The New York Times’ Farhad Manjoo delivered the final presentation at the conference, which turned out to be a rather breathless exhortation to get on Snapchat now and witness the weird new rules for media engagement on mobile.
Manjoo is not the first social media expert to tell me in no uncertain terms that Snapchat is THE app to watch. Snapchat’s deeply counterintuitive approach to “social” – there’s no opportunity to share anything or like anything, really – turns all of the incentives of social media upside down and completely defies accepted standards for social media currency. Snapchat’s “phone first” philosophy, in which there are no links just swipes, is a bit mind-boggling for digital natives over the age of 14. But old-schoolers who remember the days of must-see TV were surprised to hear about the un-archivable, un-shareable professional media content (including a reality show) that only lasts a day.
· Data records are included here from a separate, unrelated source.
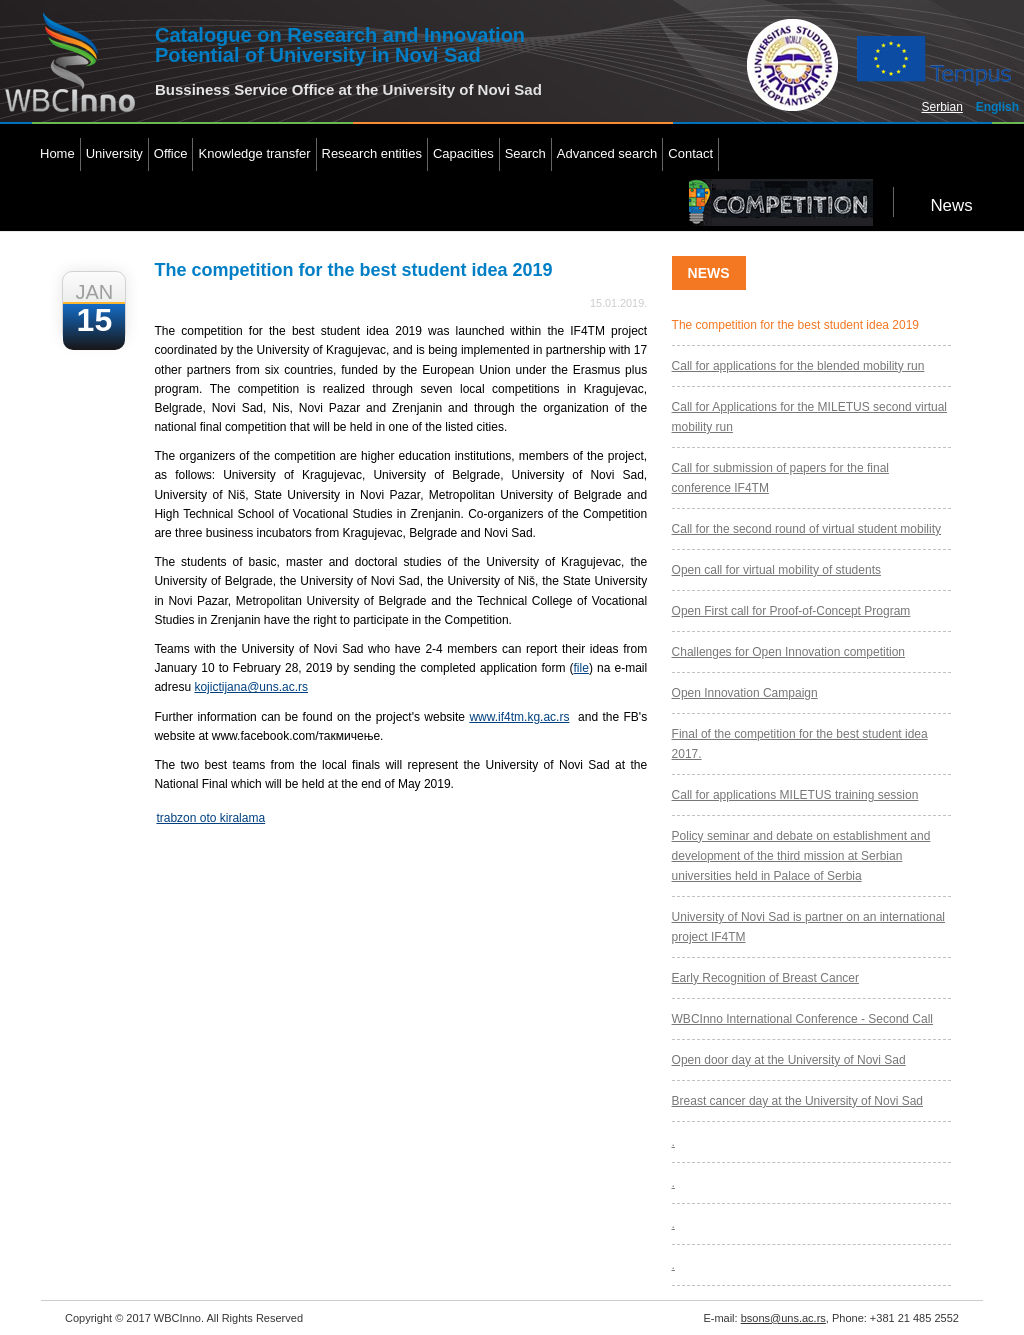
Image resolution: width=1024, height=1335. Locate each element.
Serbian (942, 107)
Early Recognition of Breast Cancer (765, 978)
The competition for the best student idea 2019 (796, 325)
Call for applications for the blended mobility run (798, 366)
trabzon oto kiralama (210, 818)
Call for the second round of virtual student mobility (806, 529)
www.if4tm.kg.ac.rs (519, 717)
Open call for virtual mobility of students (776, 570)
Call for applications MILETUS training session (795, 795)
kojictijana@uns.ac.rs (251, 687)
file (581, 668)
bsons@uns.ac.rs (783, 1318)
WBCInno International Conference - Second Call (802, 1019)
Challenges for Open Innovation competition (788, 652)
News (951, 205)
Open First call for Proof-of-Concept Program (791, 611)
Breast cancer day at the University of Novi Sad (797, 1101)
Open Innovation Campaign (745, 693)
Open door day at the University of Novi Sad (789, 1060)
Where is the value here, the savvy audience asked, and how are we supposed to harness the power of Snapchat for our news organizations? Manjoo seemed a little unprepared for the question but eventually determined that news organizations ought to explore the value of discovery oversharing. In my mind this suggests a tight focus on pleasing the individual person rather than regarding that consumer as a node on a potentially profitable distribution network. While I see a huge amount of social value in the participation in social networks, it will be fascinating to see whether this new twist on the social formula will lead to more deeply engaging media experiences that approximate something closer to dreams than memes. How news organizations might benefit from this sea change is about as murky as media metrics.